§ **PROMPT**:
Lines from the one with "Определены граничные баллы" through the end of the records, and no others, are what the answer should contain, copied exactly; please keep pictures out.

━━━ RECORDS SHOWN ━━━

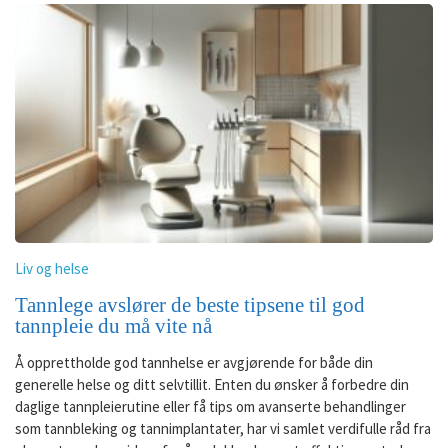
Liv og helse
Tannlege avslører de beste tipsene til god
tannpleie du må vite nå
Å opprettholde god tannhelse er avgjørende for både din
generelle helse og ditt selvtillit. Enten du ønsker å forbedre din
daglige tannpleierutine eller få tips om avanserte behandlinger
som tannbleking og tannimplantater, har vi samlet verdifulle råd fra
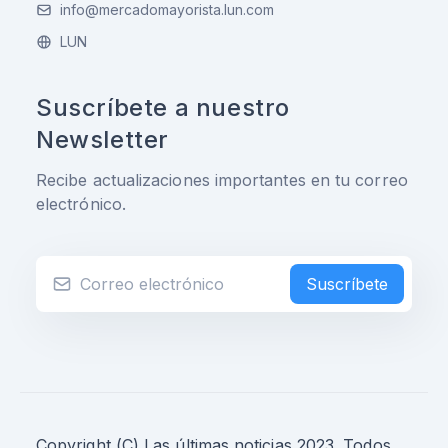
info@mercadomayorista.lun.com
LUN
Suscríbete a nuestro
Newsletter
Recibe actualizaciones importantes en tu correo
electrónico.
Suscríbete
Copyright (C) Las últimas noticias 2023. Todos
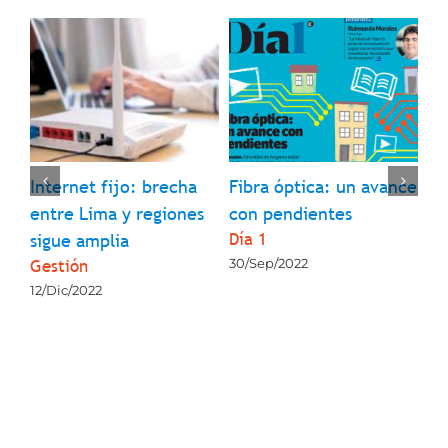
l
Internet fijo: brecha
Fibra óptica: un avance
¿Q
entre Lima y regiones
con pendientes
so
Día 1
La
sigue amplia
Gestión
30/Sep/2022
23
12/Dic/2022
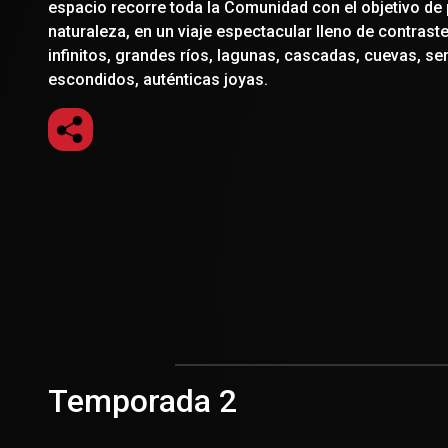
espacio recorre toda la Comunidad con el objetivo de 
naturaleza, en un viaje espectacular lleno de contras
infinitos, grandes ríos, lagunas, cascadas, cuevas, se
escondidos, auténticas joyas.
Temporada 2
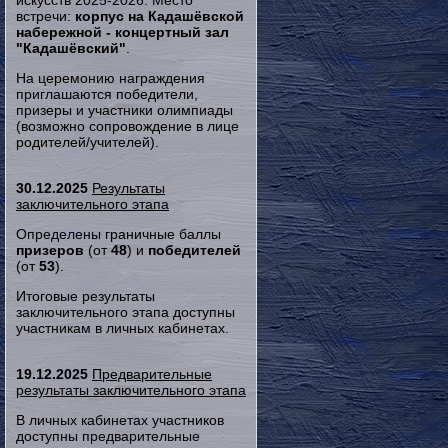
искусств 2025-2026. Место
встречи:
корпус на Кадашёвской
набережной - концертный зал
"Кадашёвский"
.
На церемонию награждения
приглашаются победители,
призеры и участники олимпиады
(возможно сопровождение в лице
родителей/учителей).
30.12.2025
Результаты
заключительного этапа
Определены граничные баллы
призеров
(от
48
) и
победителей
(от
53
).
Итоговые результаты
заключительного этапа доступны
участникам в личных кабинетах.
19.12.2025
Предварительные
результаты заключительного этапа
В личных кабинетах участников
доступны предварительные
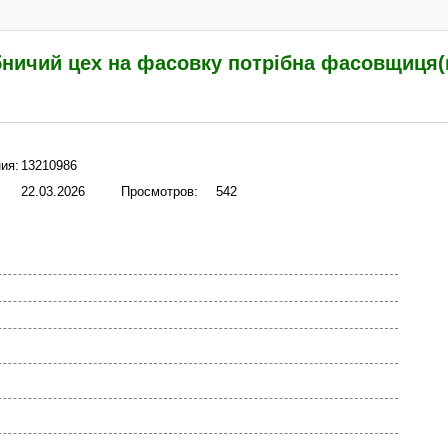
ничий цех на фасовку потрібна фасовщиця(к
ия:
13210986
22.03.2026
Просмотров:
542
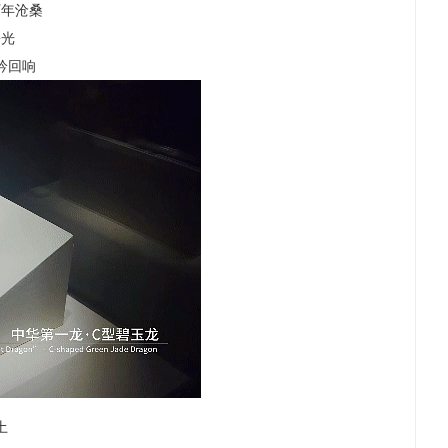
万年沧桑
曙光
吟回响
土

━━━

§ **RESULT**:
Определены граничные баллы
призеров
(от
48
) и
победителей
(от
53
).
Итоговые результаты
заключительного этапа доступны
участникам в личных кабинетах.
19.12.2025
Предварительные
результаты заключительного этапа
В личных кабинетах участников
доступны предварительные
ничий цех на фасовку потрібна фасовщиця(к
ия:
13210986
22.03.2026
Просмотров:
542
万年沧桑
曙光
吟回响
土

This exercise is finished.